» RECORDED INFORMATION
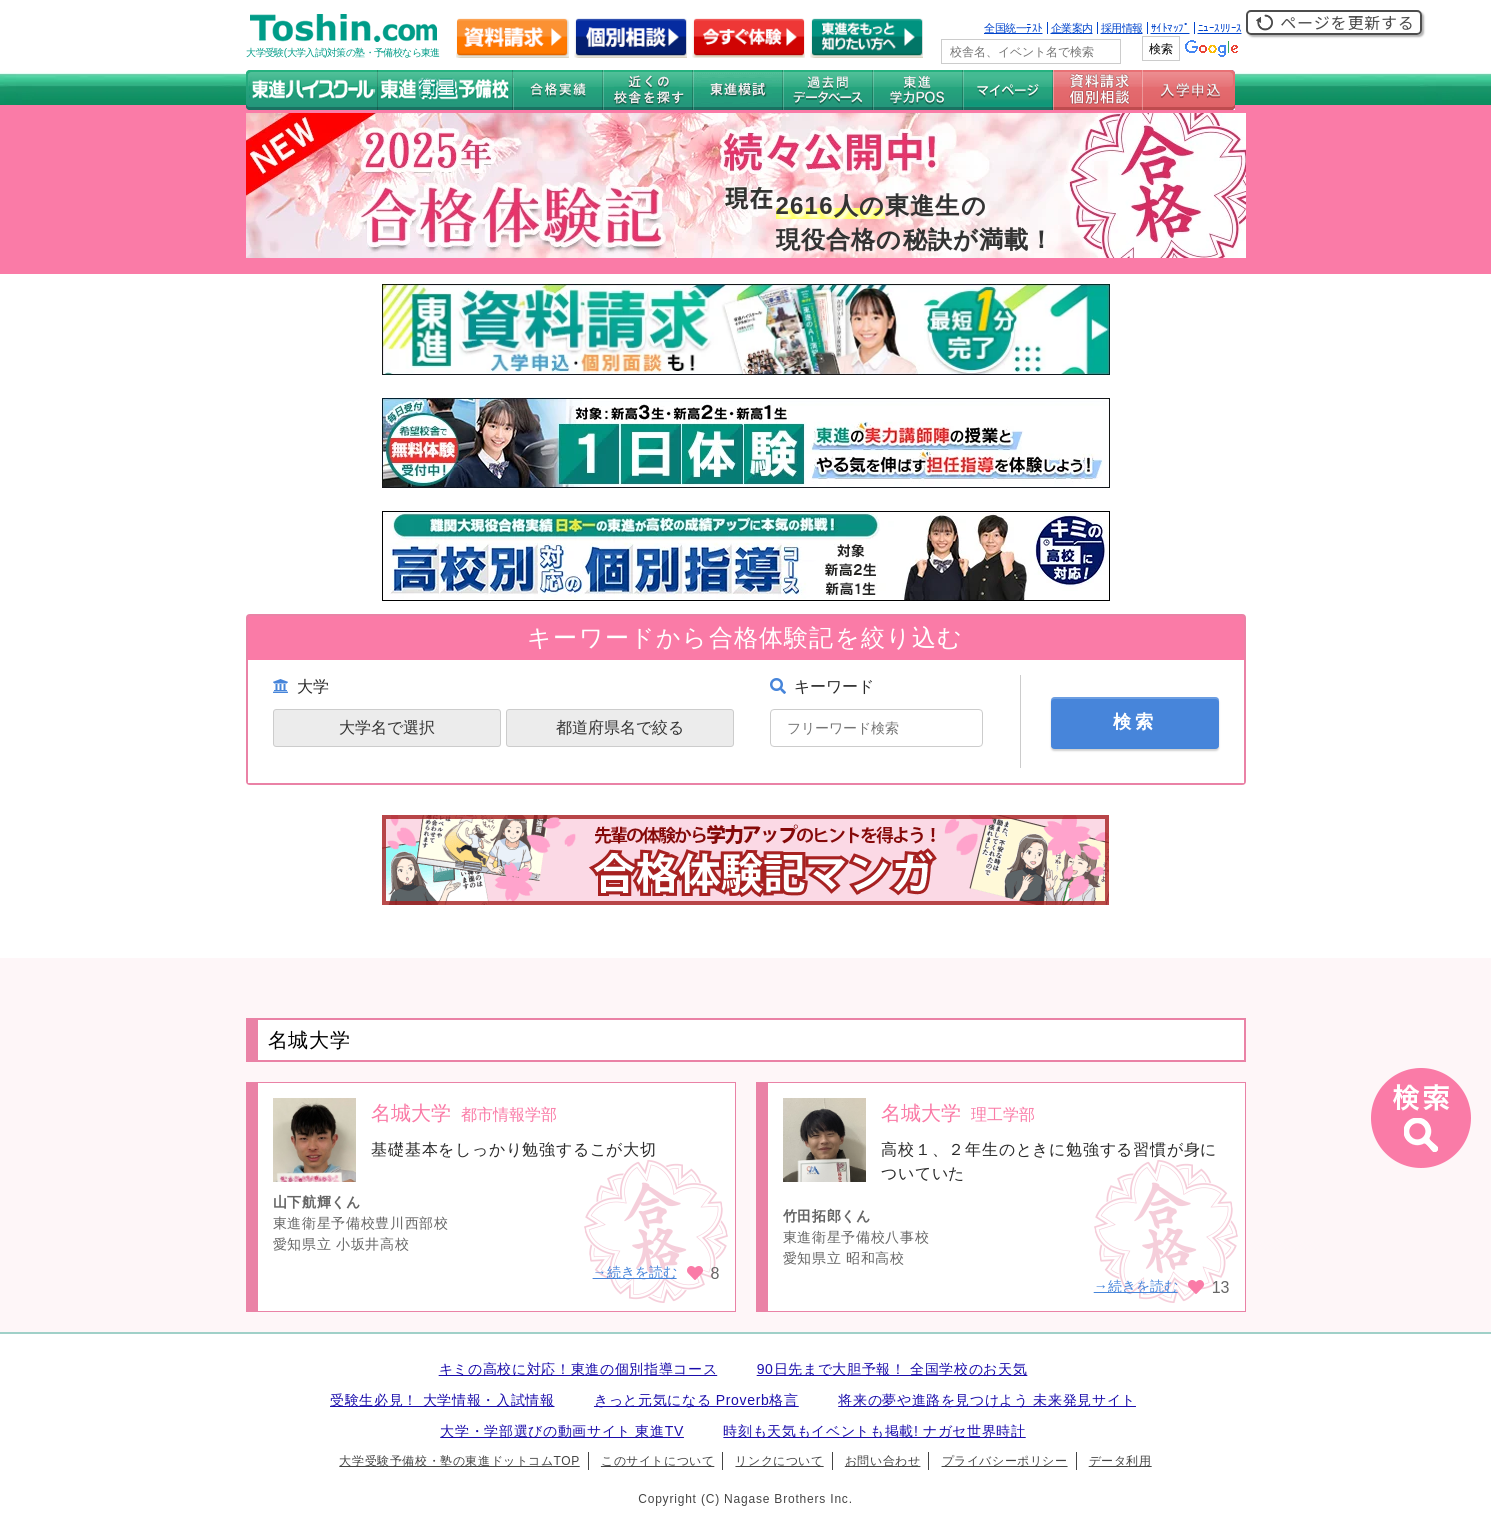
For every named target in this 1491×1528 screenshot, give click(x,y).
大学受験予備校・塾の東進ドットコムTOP (459, 1461)
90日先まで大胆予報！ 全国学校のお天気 (892, 1369)
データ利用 (1120, 1461)
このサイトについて (657, 1461)
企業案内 (1072, 28)
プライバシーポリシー (1005, 1461)
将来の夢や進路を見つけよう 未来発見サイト (987, 1400)
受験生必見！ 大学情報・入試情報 (442, 1400)
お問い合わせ (883, 1461)
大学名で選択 (387, 727)
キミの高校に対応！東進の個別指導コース (578, 1369)
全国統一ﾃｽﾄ (1013, 28)
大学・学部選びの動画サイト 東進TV (562, 1431)
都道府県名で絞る (620, 727)
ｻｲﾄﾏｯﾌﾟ (1170, 28)
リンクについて (779, 1461)
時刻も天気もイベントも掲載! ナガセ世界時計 (874, 1431)
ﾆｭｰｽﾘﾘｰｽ (1220, 28)
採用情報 (1122, 28)
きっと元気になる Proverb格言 (696, 1400)
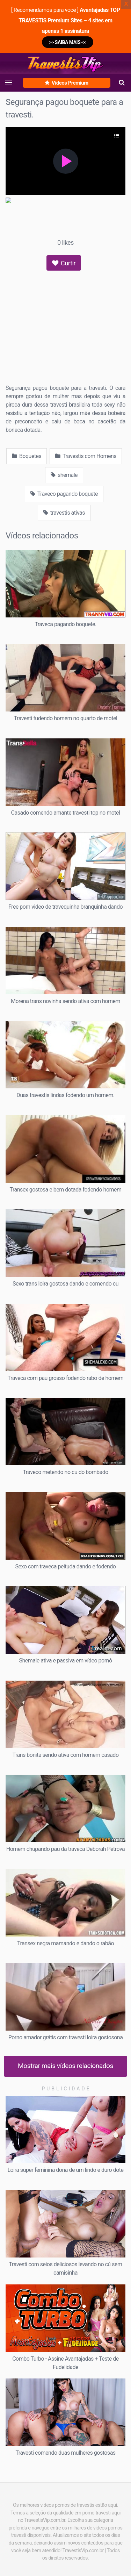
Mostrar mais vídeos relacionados (65, 2066)
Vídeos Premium (66, 83)
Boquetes (26, 456)
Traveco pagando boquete (64, 494)
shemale (64, 475)
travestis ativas (64, 512)
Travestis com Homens (85, 456)
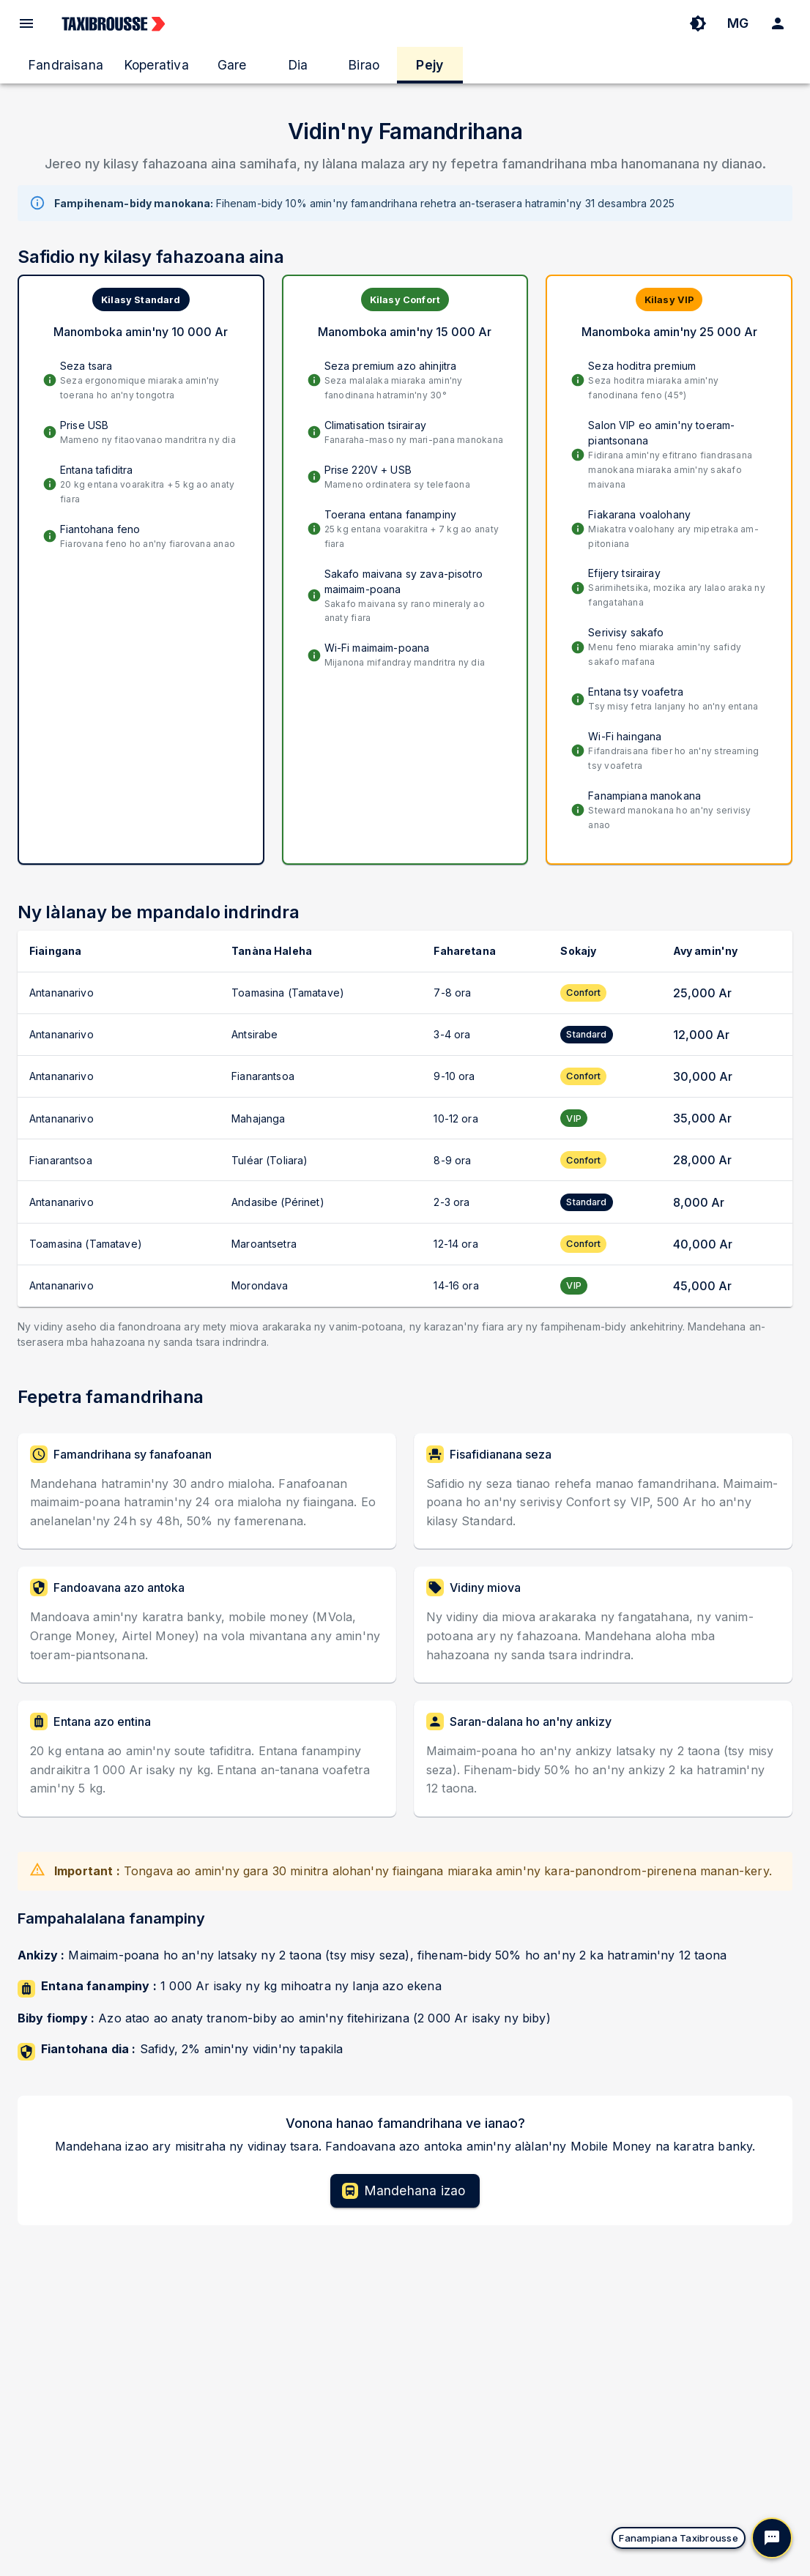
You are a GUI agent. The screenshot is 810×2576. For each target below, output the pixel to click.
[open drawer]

» GOAL OF THE EXERCISE
Reprint the whole listing above exactly, taking out the pictures.

» RESULT OF THIS TASK
For every named target in this 1491×1528 screenshot, give click(x,y).
大学受験予備校・塾の東進ドットコムTOP (459, 1461)
90日先まで大胆予報！ 全国学校のお天気 (892, 1369)
データ利用 (1120, 1461)
このサイトについて (657, 1461)
企業案内 (1072, 28)
プライバシーポリシー (1005, 1461)
将来の夢や進路を見つけよう 未来発見サイト (987, 1400)
受験生必見！ 大学情報・入試情報 (442, 1400)
お問い合わせ (883, 1461)
大学名で選択 (387, 727)
キミの高校に対応！東進の個別指導コース (578, 1369)
全国統一ﾃｽﾄ (1013, 28)
大学・学部選びの動画サイト 東進TV (562, 1431)
都道府県名で絞る (620, 727)
ｻｲﾄﾏｯﾌﾟ (1170, 28)
リンクについて (779, 1461)
時刻も天気もイベントも掲載! ナガセ世界時計 (874, 1431)
ﾆｭｰｽﾘﾘｰｽ (1220, 28)
採用情報 (1122, 28)
きっと元気になる Proverb格言 (696, 1400)
Mostrar mais vídeos relacionados (65, 2066)
Vídeos Premium (66, 83)
Boquetes (26, 456)
Traveco pagando boquete (64, 494)
shemale (64, 475)
travestis ativas (64, 512)
Travestis com Homens (85, 456)
You are a GUI agent. The screenshot is 810×2576. For each target below, output the pixel to click.
[open drawer]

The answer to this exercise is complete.